Model D: Heikeji, 2023, 3D printed sculpture with embedded media display and LCD display with dynamic video loop, 28 x 26 x 25 cm
Plinth acrylic and aluminium and gravel

The term Heikeji was coined during the early decades of the 21st century, referring to the opacity in the working processes of the ever-accelerating technologies relating to AI, surveillance, and cryptography. This relic, recovered in the ruins of Neo-Shanghai, represents a now-lost application of these concepts. It's use now obscure to us, it perhaps was an aesthetic object, an evolution of the Chinese Box, representing a dark mirror to a form of Chinoiserie, in which Western views of the inscrutability of Chinese thought, culture and technology are reflected in its harsh and uncanny aggressiveness.

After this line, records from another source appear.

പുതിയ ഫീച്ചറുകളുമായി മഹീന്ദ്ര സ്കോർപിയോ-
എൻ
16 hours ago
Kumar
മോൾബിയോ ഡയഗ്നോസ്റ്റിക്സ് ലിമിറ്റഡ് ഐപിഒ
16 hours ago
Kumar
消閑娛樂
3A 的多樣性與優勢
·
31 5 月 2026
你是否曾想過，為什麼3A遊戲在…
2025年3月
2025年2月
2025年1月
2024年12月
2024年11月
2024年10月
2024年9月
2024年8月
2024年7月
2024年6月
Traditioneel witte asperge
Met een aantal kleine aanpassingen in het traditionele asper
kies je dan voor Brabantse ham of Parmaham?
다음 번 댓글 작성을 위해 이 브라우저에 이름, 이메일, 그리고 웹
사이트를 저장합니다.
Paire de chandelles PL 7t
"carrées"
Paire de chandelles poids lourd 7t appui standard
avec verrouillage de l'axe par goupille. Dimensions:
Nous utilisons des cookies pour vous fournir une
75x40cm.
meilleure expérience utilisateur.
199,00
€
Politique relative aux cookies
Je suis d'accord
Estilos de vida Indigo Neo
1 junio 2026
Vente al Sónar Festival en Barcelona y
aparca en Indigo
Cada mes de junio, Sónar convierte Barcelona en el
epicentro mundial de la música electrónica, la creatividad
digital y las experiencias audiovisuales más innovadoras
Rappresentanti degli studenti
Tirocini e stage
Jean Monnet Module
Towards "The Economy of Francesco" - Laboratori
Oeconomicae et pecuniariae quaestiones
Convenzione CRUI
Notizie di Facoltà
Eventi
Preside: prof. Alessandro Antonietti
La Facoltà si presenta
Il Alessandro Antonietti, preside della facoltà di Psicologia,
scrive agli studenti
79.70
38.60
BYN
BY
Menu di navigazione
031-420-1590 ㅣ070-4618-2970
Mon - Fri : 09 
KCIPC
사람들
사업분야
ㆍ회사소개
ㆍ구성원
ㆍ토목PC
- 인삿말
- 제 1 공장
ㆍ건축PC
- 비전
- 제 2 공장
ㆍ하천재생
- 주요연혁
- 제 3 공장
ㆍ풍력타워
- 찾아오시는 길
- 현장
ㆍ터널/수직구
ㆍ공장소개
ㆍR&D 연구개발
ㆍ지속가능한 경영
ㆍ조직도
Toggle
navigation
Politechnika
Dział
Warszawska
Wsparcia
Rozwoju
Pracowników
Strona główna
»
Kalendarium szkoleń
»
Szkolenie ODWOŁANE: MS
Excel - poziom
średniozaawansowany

'The Bezos Collection: Late 21st Century Sinofuturist Chinese Art and Design'

This piece materializes contemporary concerns regarding China's opacity in the cultural discourse that trace a history from the early divinatory origins of Oracle Bone Script, to John Searle's thought experiment "the Chinese Room", to the cultural significance of the Kowloon Walled City in pop culture. If we regard language as a container for channeled information, as in the case of the Oracle Bone Script, and draw the line forward towards the formation of AI as form of sentient language, to the term Heikeji- "black technology", in which obscure, inscrutable, or highly advanced technology contains the aura of the occult, we can uncover somewhat orientalist biases that surround the question of AI in China. Formally the piece refers to black boxes, the Kowloon Walled City, as well as it's depiction in William Gibson's Idoru, in which a hole in the internet is "turned inside out" to create a temporary autonomous zone in virtual space. The black box at the heart of language/AI/China/virtuality is one which we can project any form of meaning, but remains ultimately unknowable.